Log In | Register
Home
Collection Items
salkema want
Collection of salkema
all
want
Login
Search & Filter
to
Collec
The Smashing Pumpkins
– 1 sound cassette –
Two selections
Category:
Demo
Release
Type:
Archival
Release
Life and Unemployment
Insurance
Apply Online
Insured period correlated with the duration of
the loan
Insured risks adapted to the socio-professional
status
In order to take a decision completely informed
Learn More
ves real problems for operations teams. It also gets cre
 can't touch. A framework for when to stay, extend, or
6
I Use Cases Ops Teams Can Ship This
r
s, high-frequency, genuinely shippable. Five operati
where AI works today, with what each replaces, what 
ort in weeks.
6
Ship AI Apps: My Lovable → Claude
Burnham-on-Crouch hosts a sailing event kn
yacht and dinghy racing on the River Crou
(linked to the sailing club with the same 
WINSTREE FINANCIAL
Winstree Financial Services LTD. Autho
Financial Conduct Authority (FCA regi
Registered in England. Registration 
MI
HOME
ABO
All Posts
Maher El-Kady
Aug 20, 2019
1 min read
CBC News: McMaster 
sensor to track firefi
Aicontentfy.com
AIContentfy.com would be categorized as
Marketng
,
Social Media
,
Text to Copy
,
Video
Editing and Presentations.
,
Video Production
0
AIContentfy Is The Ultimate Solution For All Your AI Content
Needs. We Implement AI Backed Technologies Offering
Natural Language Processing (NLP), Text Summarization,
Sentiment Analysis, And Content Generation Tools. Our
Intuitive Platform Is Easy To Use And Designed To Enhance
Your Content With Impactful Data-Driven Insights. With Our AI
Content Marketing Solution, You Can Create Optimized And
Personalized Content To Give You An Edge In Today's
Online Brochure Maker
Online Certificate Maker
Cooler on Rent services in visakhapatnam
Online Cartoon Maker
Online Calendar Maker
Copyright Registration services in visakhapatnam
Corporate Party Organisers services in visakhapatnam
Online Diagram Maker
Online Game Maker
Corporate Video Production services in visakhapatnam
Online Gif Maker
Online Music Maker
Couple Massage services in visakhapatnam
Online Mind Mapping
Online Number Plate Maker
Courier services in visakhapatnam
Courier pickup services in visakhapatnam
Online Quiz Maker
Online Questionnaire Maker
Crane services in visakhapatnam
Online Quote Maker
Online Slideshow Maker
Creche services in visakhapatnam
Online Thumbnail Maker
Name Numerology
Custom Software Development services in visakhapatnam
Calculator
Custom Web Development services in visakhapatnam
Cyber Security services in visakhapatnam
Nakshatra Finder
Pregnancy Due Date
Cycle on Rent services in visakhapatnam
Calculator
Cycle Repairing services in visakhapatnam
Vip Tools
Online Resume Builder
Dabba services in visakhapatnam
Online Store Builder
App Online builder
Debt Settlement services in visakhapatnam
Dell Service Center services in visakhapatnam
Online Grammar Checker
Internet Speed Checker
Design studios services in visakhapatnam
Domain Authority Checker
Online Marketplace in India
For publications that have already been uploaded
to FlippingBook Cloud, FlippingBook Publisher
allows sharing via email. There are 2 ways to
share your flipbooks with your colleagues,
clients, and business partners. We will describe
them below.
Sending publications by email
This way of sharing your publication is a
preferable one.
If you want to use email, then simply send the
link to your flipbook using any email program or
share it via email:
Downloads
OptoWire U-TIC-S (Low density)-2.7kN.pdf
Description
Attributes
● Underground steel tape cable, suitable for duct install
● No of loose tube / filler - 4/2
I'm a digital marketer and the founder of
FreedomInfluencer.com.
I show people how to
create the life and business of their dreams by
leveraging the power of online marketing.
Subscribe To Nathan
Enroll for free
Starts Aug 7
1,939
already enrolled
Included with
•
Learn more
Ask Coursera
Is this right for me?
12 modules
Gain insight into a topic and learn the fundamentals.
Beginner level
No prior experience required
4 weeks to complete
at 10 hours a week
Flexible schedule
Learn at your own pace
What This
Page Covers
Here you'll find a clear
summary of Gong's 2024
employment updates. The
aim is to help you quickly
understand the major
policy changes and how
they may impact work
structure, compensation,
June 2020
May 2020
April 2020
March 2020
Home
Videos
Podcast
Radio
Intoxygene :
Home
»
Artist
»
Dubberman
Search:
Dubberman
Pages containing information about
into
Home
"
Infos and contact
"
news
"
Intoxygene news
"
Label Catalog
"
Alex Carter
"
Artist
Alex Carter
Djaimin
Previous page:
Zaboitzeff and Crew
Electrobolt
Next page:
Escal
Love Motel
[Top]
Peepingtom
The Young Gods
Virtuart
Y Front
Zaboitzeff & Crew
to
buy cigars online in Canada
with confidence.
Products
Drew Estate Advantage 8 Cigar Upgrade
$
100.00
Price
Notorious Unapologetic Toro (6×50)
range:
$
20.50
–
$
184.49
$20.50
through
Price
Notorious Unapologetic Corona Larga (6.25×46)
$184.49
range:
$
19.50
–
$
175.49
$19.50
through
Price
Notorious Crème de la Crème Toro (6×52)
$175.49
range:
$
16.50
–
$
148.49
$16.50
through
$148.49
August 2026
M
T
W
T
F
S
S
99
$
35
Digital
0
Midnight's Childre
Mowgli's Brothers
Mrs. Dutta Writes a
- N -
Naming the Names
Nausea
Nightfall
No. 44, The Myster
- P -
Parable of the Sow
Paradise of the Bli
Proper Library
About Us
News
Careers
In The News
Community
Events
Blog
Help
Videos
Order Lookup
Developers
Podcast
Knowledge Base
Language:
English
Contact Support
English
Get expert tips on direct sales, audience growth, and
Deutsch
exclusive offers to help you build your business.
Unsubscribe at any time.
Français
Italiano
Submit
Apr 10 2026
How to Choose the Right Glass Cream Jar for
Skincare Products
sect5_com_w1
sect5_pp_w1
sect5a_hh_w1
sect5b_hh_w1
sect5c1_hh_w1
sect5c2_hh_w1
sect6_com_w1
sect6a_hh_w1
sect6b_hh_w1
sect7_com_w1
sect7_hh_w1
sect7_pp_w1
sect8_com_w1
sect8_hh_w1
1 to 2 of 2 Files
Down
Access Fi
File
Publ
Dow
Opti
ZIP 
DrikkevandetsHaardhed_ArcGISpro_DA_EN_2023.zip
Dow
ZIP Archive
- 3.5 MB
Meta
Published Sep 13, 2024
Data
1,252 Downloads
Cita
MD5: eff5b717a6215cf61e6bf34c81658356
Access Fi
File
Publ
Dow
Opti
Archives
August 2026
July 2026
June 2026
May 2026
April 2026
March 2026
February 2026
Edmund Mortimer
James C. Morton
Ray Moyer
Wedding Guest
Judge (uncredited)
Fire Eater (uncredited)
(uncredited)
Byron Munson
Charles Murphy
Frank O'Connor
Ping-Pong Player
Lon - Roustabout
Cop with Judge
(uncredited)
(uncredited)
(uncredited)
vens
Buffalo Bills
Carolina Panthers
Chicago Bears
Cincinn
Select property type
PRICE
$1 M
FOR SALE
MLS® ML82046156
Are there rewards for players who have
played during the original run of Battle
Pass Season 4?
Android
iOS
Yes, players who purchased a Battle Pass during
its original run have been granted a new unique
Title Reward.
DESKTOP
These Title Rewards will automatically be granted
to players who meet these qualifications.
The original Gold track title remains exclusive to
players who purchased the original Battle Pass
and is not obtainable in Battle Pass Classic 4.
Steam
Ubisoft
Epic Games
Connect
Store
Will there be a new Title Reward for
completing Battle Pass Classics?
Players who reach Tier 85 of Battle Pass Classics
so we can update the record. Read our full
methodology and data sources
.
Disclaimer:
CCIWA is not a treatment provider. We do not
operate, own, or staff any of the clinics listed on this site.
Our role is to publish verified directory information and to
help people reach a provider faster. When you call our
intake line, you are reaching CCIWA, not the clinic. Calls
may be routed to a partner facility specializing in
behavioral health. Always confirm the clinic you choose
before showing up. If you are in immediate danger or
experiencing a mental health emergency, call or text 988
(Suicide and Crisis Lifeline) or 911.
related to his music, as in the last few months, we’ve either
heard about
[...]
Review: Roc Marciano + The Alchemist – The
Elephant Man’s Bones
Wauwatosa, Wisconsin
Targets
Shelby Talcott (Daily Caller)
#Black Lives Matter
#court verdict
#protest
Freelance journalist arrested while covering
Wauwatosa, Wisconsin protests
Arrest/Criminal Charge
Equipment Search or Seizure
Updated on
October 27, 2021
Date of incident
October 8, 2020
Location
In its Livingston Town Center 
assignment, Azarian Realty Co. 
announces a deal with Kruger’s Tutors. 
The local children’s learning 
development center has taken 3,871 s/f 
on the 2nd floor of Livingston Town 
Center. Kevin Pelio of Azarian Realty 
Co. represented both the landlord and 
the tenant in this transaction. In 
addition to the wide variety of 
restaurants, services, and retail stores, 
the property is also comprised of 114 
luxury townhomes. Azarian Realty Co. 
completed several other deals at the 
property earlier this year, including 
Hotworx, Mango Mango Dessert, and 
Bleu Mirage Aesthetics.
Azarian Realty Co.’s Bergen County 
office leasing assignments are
● ● ● ● ●
■ **What needs to be done**:
Reproduce the entries above exactly, but only the lines between the line holding "sound cassette –" and the line holding "Content Marketing Solution, You", inclusive.

■ **Answer to this task**:
– 1 sound cassette –
Two selections
Category:
Demo
Release
Type:
Archival
Release
Life and Unemployment
Insurance
Apply Online
Insured period correlated with the duration of
the loan
Insured risks adapted to the socio-professional
status
In order to take a decision completely informed
Learn More
ves real problems for operations teams. It also gets cre
 can't touch. A framework for when to stay, extend, or
6
I Use Cases Ops Teams Can Ship This
r
s, high-frequency, genuinely shippable. Five operati
where AI works today, with what each replaces, what 
ort in weeks.
6
Ship AI Apps: My Lovable → Claude
Burnham-on-Crouch hosts a sailing event kn
yacht and dinghy racing on the River Crou
(linked to the sailing club with the same 
WINSTREE FINANCIAL
Winstree Financial Services LTD. Autho
Financial Conduct Authority (FCA regi
Registered in England. Registration 
MI
HOME
ABO
All Posts
Maher El-Kady
Aug 20, 2019
1 min read
CBC News: McMaster 
sensor to track firefi
Aicontentfy.com
AIContentfy.com would be categorized as
Marketng
,
Social Media
,
Text to Copy
,
Video
Editing and Presentations.
,
Video Production
0
AIContentfy Is The Ultimate Solution For All Your AI Content
Needs. We Implement AI Backed Technologies Offering
Natural Language Processing (NLP), Text Summarization,
Sentiment Analysis, And Content Generation Tools. Our
Intuitive Platform Is Easy To Use And Designed To Enhance
Your Content With Impactful Data-Driven Insights. With Our AI
Content Marketing Solution, You Can Create Optimized And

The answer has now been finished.